The most pernicious use is to group the scores to make claims about the quality of individual teachers. From there, it’s easy to see how tempting it is to make a claim about the quality of a school, and then a whole district. While we’re at it, let’s compare counties, states, regions, countries.
The cold hard truth, in Koretz’s words, is this:
Scores on a single test are now routinely used as if they were a comprehensive summary of what students know or what schools produce (p. 44-45).
He goes on later to add:
Simply attributing differences in scores to school quality or, similarly, simply assuming that scores themselves are sufficient to reveal educational effectiveness, is unrealistic.
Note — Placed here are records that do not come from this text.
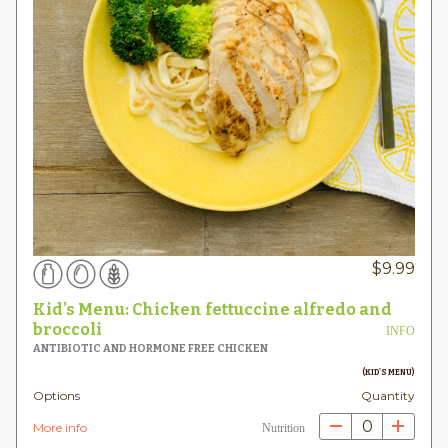
$
9.99
Kid's Menu: Chicken fettuccine alfredo and
broccoli
INFO
ANTIBIOTIC AND HORMONE FREE CHICKEN
(KID'S MENU)
Options
Quantity
0
More info
Nutrition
And more generally, simple explanations of performance differences are usually naïve. All of this is established science (p. 142).
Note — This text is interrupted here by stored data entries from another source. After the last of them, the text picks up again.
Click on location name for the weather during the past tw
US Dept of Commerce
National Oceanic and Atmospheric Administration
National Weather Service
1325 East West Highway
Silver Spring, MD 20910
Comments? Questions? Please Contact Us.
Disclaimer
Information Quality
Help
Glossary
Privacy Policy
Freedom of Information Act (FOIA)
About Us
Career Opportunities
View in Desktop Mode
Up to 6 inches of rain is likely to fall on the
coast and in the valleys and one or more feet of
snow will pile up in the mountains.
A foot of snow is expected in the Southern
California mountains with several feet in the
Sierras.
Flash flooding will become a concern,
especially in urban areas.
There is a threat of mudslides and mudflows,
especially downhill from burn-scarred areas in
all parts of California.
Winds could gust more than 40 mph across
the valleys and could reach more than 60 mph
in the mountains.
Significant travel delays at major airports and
Things get really tricky when hierarchical linear modeling kicks in to provide a “value-added” way to compare actual scores to a prediction and to use the difference to rate teachers’ effectiveness. Ignoring warnings from experts, these value-added models or VAMS, have been misused by policymakers to weigh heavily in the annual evaluation of teachers. Carol Burris, an outspoken principal who opposed this misuse of standardized test scores, recently wrote of a teacher’s lawsuit filed in New York State by my friend, Sheri Lederman, who hopes her case can become “a tipping point” in bringing this damaging unreliable practice to a grinding halt.
That may be wishful thinking because now the dots are being connected to the colleges and universities that educate teachers. They too are to be evaluated and ranked based on the performance of their candidates for teacher certification on standardized tests, which can be more than four in some cases. New federal regulations currently open for public comment until February 2nd would require these institutions of higher education to also track their teacher graduates, and collect their annual evaluation ratings including the VAMS measure, in order to be considered eligible for the TEACH grant program. (I have previously written of how similar perverse incentives plague the new CAEP accreditation standards for these institutions).
Here’s a test question for Arne Duncan, our Secretary of Education:
TRUE OR FALSE?
“A program’s ability to train future teachers who produce positive results in student learning [as measured by standardized testing] is a clear and important standard of teacher preparation program quality.” (from p. 63 in proposed regulations document)
Here’s a hint, provided by Benjamin Campbell of Richmond,Virginia on the federal register of comments. “Current research indicates that no more than 14% -- and often far less – of a student’s learning as measured by standard tests – the only standardized measure – can be attributed to the teacher.”
The bad news is that Arne Duncan, and a whole slew of politicians and policymakers in line behind him, think the correct answer to this question is TRUE. They actually believe harsh punitive consequences work and lead to improvement. They think closing schools and teacher education programs is a good idea. They don’t care if any of their plans are based on faulty data, junk science, or illogical statistics. They blithely ignore extant research, recommendations from experts, and, to put it bluntly, common sense. The question remains – what are we going to do about it?
As Captain Jean-Luc Picard would say, “Engage.”